The idea behind the deduction is that people were already paying taxes to their respective states and cities, and the federal government agreed not to tax them twice.
If it sounds like common sense, that's because it is.
Opponents of this principle have often portrayed the deduction as favored by blue states such as New York and California. In reality, all states are affected.
The Government Finance Officers Association, in an analysis released last week, found that of the 44 million people in all 50 states who claimed the state and local tax deduction in 2015, nearly 86 percent had an adjusted gross income under $200,000. Meanwhile, more than 50 percent of the total dollar value of the deduction goes to taxpayers making less than $200,000 a year.
It's alarming, then, that some in Washington have suggested putting this critical deduction that millions benefit from at risk by proposing to eliminate it as part of tax reform. Those same Washington politicians want to limit the rights of states and local governments to develop and operate their own tax systems, hindering the ability of local governments to make decisions best for their citizens.

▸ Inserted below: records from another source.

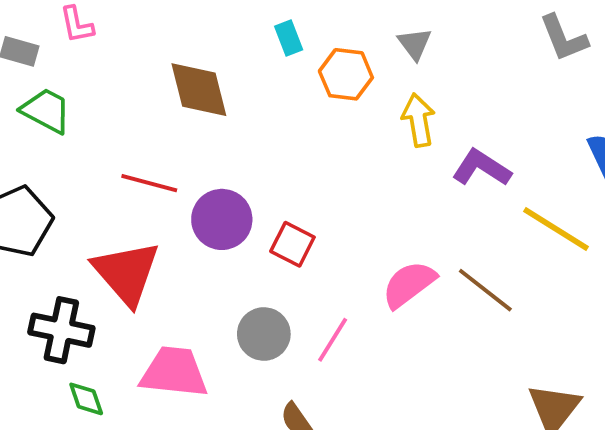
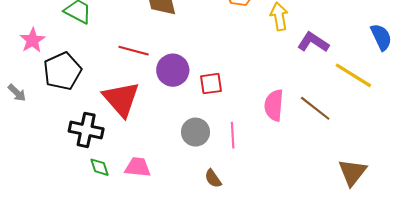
red square: (292, 244) -> (211, 84), turned -35
pink semicircle: (409, 284) -> (274, 105), turned -48
pink line: (333, 340) -> (233, 135), turned -35
pink trapezoid: (174, 372) -> (138, 167), moved, size x0.7

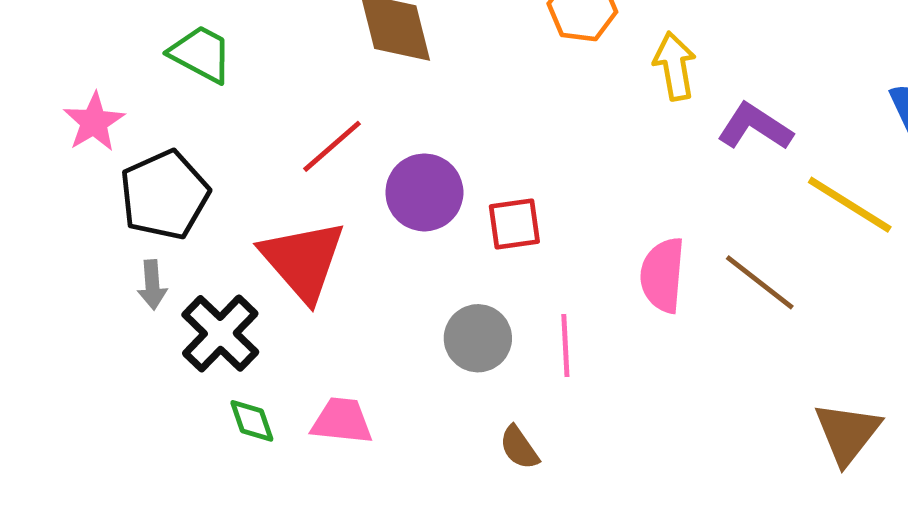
red line: (134, 51) -> (332, 146), turned -56
gray arrow: (17, 93) -> (152, 285), moved, turned 42
black cross: (86, 130) -> (220, 333), turned 32

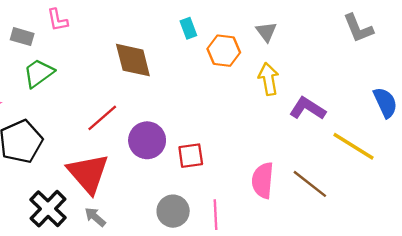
green trapezoid: (201, 54) -> (39, 73), turned -64
gray arrow: (152, 285) -> (95, 217), moved, turned 135

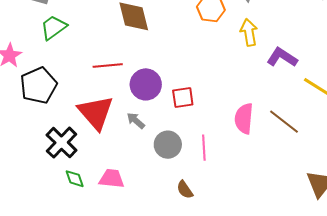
red line: (102, 118) -> (108, 65), turned 36
gray arrow: (95, 217) -> (136, 121), moved

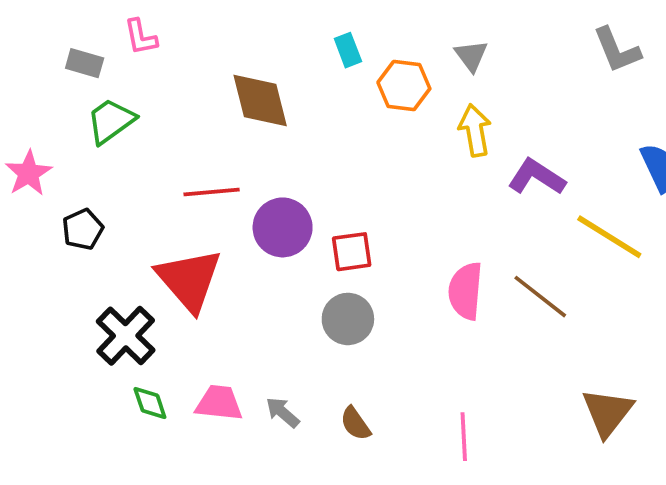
black pentagon: (39, 85) -> (83, 229), size x0.6
gray arrow: (136, 121) -> (283, 412), moved
gray circle: (168, 145) -> (348, 319), moved
pink line: (204, 148) -> (464, 437), moved

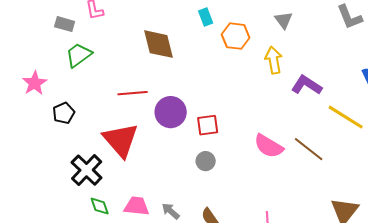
gray triangle: (471, 56) -> (284, 20), moved
pink semicircle: (466, 291) -> (269, 146), turned -64
gray circle: (348, 319) -> (206, 161), size x0.7

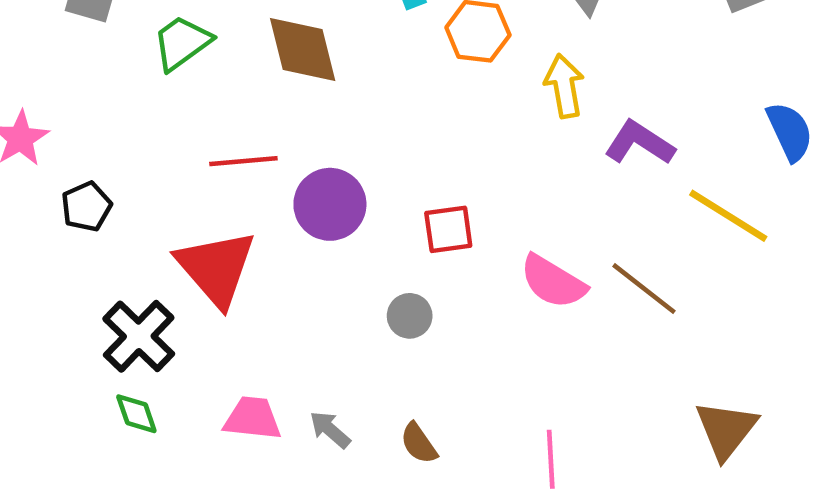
green trapezoid: (79, 55) -> (182, 43), moved
red square: (208, 125) -> (448, 229), moved
green diamond: (100, 206) -> (136, 414), moved

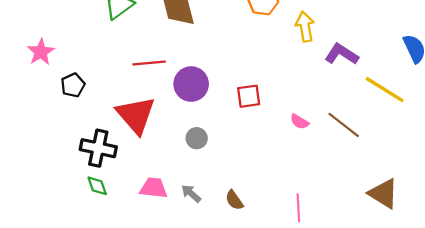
pink semicircle: (553, 282) -> (299, 122), size x0.6
gray circle: (410, 316) -> (197, 138), moved
black cross: (139, 336) -> (98, 148), turned -32
brown triangle: (726, 430) -> (384, 193), turned -36

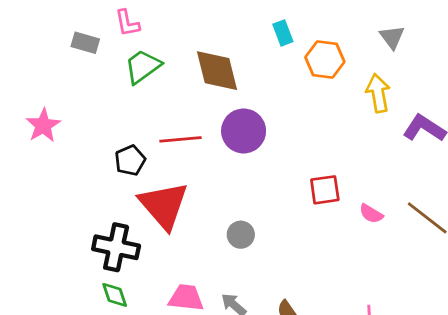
purple circle: (191, 84) -> (244, 131), moved
black pentagon: (73, 85) -> (130, 160), moved
red square: (249, 96) -> (325, 190), moved

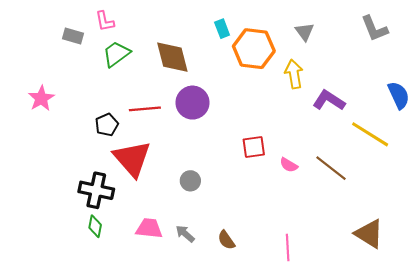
orange hexagon: (325, 60) -> (254, 49), size x1.4
green diamond: (115, 295) -> (95, 226), turned 30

As the head of the group that serves as the collective voice of the nation's governors, we think that's wrong.
Our position is simple and shared by Democratic and Republican leaders alike throughout this country: If politicians in Washington want to pursue tax reform, they shouldn't do it at the expense of middle-class taxpayers, homeowners, and the state and local services they receive.
Hard-workers simply shouldn't be taxed twice on the same income. We urge Congress not to unintentionally end up increasing taxes on the middle class.
The state and local tax deductions make it easier for families to afford homes, for cities to build new schools, and for state and local governments to support essential services such as public safety and infrastructure.
The relationship between state, local, and federal taxes can seem complicated. So it's important to ask: Why was our system set up this way? Because it directly reflects the values upon which our country was founded.
Long before he was busy starring in a hit Broadway show, Alexander Hamilton was preoccupied with helping to set up our country's financial and tax system. The question of why, how, and to whom citizens would pay taxes wasn't a side issue — it was at the heart of the American Revolution. After the war, Hamilton would make it clear (in Federalist 31) that he was concerned about the relationship between the power to tax at the local level and taxes charged by the federal government.
In other words, our Founding Fathers were concerned the federal government's tax priorities would end up taking over and wanted to guard against it. They believed the best decisionmakers when it came to your tax dollars were the state and local governments representing and working in your communities.
It's the reason why, throughout U.S. history, the state and local tax deduction has endured. It's simply not a partisan issue, no matter how much Washington or the media want to portray it as such.
Good, effective government starts at the local and state level. And we'll only be able to make that possible if leaders in Washington do the right thing by recognizing the critical importance of the state and local tax deduction and acting to preserve it.
Scott Pattison is the executive director and CEO of the National Governors Association, the collective voice of the nation's governors.